* _Exercise material_
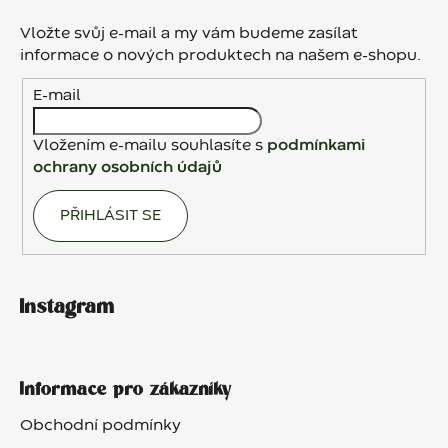
p
a
Vložte svůj e-mail a my vám budeme zasílat
t
informace o nových produktech na našem e-shopu.
í
E-mail
Vložením e-mailu souhlasíte s
podmínkami
ochrany osobních údajů
PŘIHLÁSIT SE
Instagram
Informace pro zákazníky
Obchodní podmínky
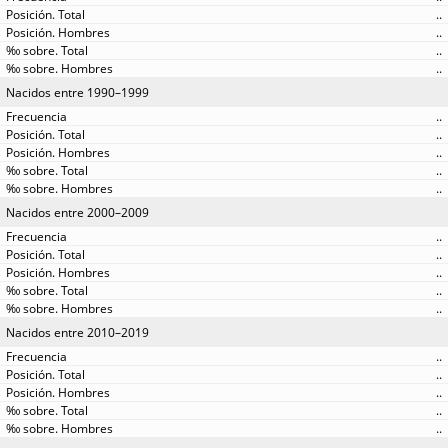
..
..
..
..
Nacidos entre 1990–1999
..
..
..
..
..
Nacidos entre 2000–2009
..
..
..
..
..
Nacidos entre 2010–2019
..
..
..
..
..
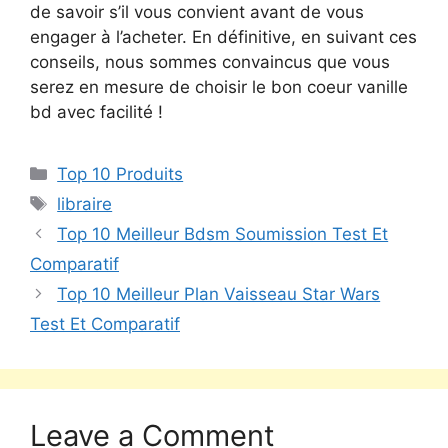
de savoir s’il vous convient avant de vous
engager à l’acheter. En définitive, en suivant ces
conseils, nous sommes convaincus que vous
serez en mesure de choisir le bon coeur vanille
bd avec facilité !
Top 10 Produits
libraire
Top 10 Meilleur Bdsm Soumission Test Et
Comparatif
Top 10 Meilleur Plan Vaisseau Star Wars
Test Et Comparatif
Leave a Comment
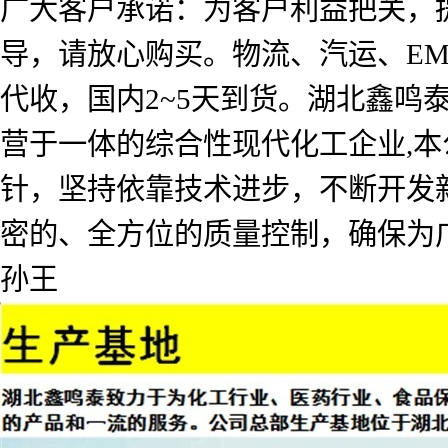
广大客户承诺：为客户利益把关，
导，请放心购买。物流、汽运、E
代收，国内2~5天到货。湖北鑫
营于一体的综合性现代化工企业,本
针，坚持依靠技术进步，不断开发
密的、全方位的质量控制，确保为
孙王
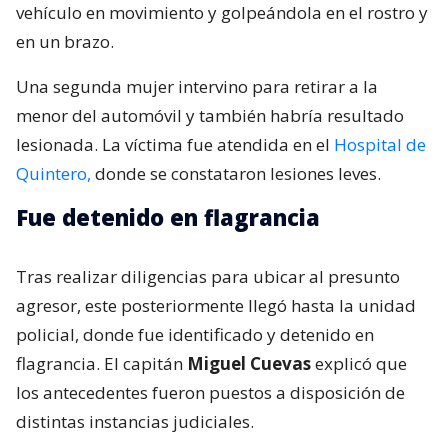
vehículo en movimiento y golpeándola en el rostro y
en un brazo.
Una segunda mujer intervino para retirar a la
menor del automóvil y también habría resultado
lesionada. La víctima fue atendida en el
Hospital de
Quintero,
donde se constataron lesiones leves.
Fue detenido en flagrancia
Tras realizar diligencias para ubicar al presunto
agresor, este posteriormente llegó hasta la unidad
policial, donde fue identificado y detenido en
flagrancia. El capitán
Miguel Cuevas
explicó que
los antecedentes fueron puestos a disposición de
distintas instancias judiciales.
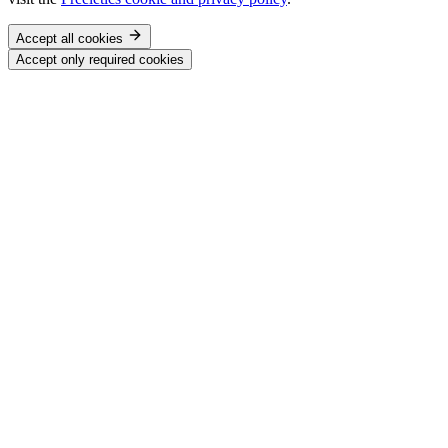
Accept all cookies
Accept only required cookies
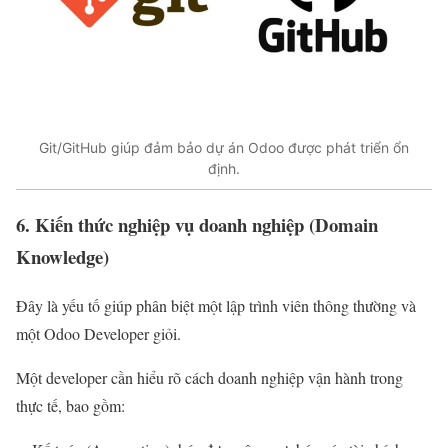
Git/GitHub giúp đảm bảo dự án Odoo được phát triển ổn
định.
6. Kiến thức nghiệp vụ doanh nghiệp (Domain
Knowledge)
Đây là yếu tố giúp phân biệt một lập trình viên thông thường và
một Odoo Developer giỏi.
Một developer cần hiểu rõ cách doanh nghiệp vận hành trong
thực tế, bao gồm:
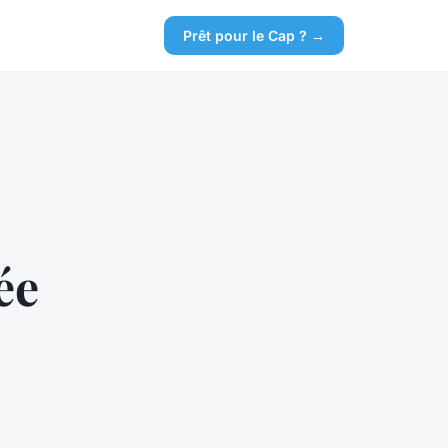
Prêt pour le Cap ? →
ée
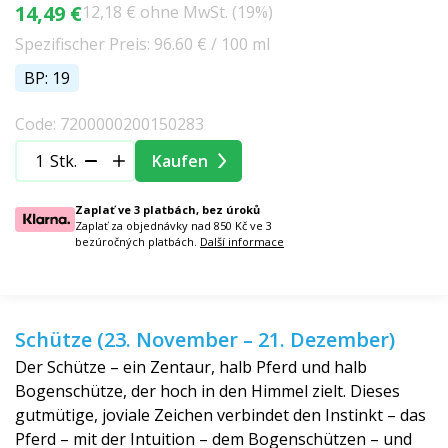
14,49 €
12,18 € ohne MwSt. (19%)
Spezifischer Preis: 96.60 € / 100 ml
BP: 19
Code: 7200000200150283
Stk.
Kaufen
Zaplať ve 3 platbách, bez úroků
Zaplať za objednávky nad 850 Kč ve 3
bezúročných platbách.
Další informace
Schütze (23. November – 21. Dezember)
Der Schütze – ein Zentaur, halb Pferd und halb
Bogenschütze, der hoch in den Himmel zielt. Dieses
gutmütige, joviale Zeichen verbindet den Instinkt – das
Pferd – mit der Intuition – dem Bogenschützen – und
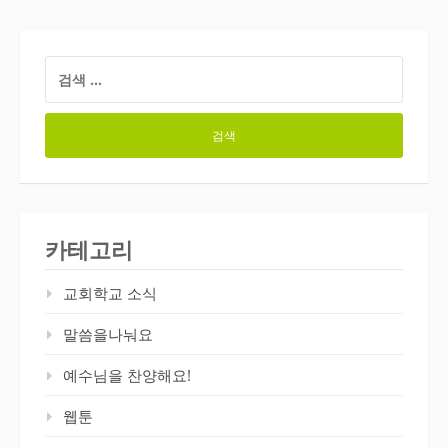
검
색:
카테고리
교회학교 소식
말씀을나눠요
예수님을 찬양해요!
웹툰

* _What you should do_
For every line above that holds the word "Odoo", report the whole line.

* _Your response_
Git/GitHub giúp đảm bảo dự án Odoo được phát triển ổn
một Odoo Developer giỏi.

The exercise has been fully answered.